Even as I write this the answers become clearer to me.
I’m just wondering what you think.


----------



## BluesPower (Mar 27, 2018)

Check your phone bill, check around, eyes open, mouth shut.... 

Is it so bad if you don't make it, like in another thread, you are basically alone now, so why be alone with her?


----------



## WLK2009 (Jul 6, 2020)

That is a good point. Much appreciated.


----------



## Lostinthought61 (Nov 5, 2013)

when a spouse started to become critical of the other and starts to do a laundry list its because there is someone else...you might want to hire a PI. now separately you need to quit drinking, it does your body no good, it confuses the situation and it could impact any legal custody with your children. time to go for walks or the gym.


----------



## Angelwanderer (Mar 20, 2018)

It certainly doesn't sound good. I'm glad you've tried counseling because it shows that you care. It also shows that she doesn't. Good luck with the future, whichever way it turns out. 

-A

Wrote a letter about a troubled marriage. It became a novel. It's mostly fiction _wink_ Love Hurts: When Breaking Up Is The Right Thing To Do


----------



## Casual Observer (Sep 13, 2012)

Lostinthought61 said:


> when a spouse started to become critical of the other and starts to do a laundry list its because there is someone else...you might want to hire a PI. now separately you need to quit drinking, it does your body no good, it confuses the situation and it could impact any legal custody with your children. time to go for walks or the gym.

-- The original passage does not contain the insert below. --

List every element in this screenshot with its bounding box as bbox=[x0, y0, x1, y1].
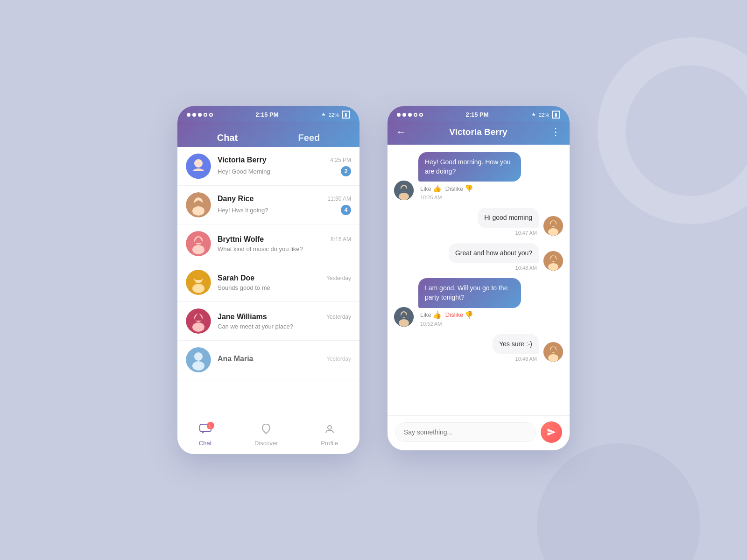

That is not always the case. Sometimes it can be a defensive action taken to justify their actions. Sometimes they (the partner) are able to re-write marital history to suit a false narrative that gets them off the hook for responsibility.

And sometimes the signs have always been there and we're just DAF to them. And it builds and it builds and it builds and if during that time you start going your own way, doing your own thing, everything just gets worse.

Use of the word "resent" is key. When that word is used, the sand is about to run out in the timer. You have to act on it.

I feel conflicted reading stories like this, because part of me thinks, if I had taken action way back when, halfway to where I am now (where the OP is today), maybe things would be much better for me now. I didn't understand, then, the magnitude of carrying that weight, a relationship where one person resented some things about the other, for all that time. The "r" word didn't come out until year 40 and supposedly when we were on a path to being better. I am hoping that use of the "r" word represented rock bottom. I hope it does for the OP. 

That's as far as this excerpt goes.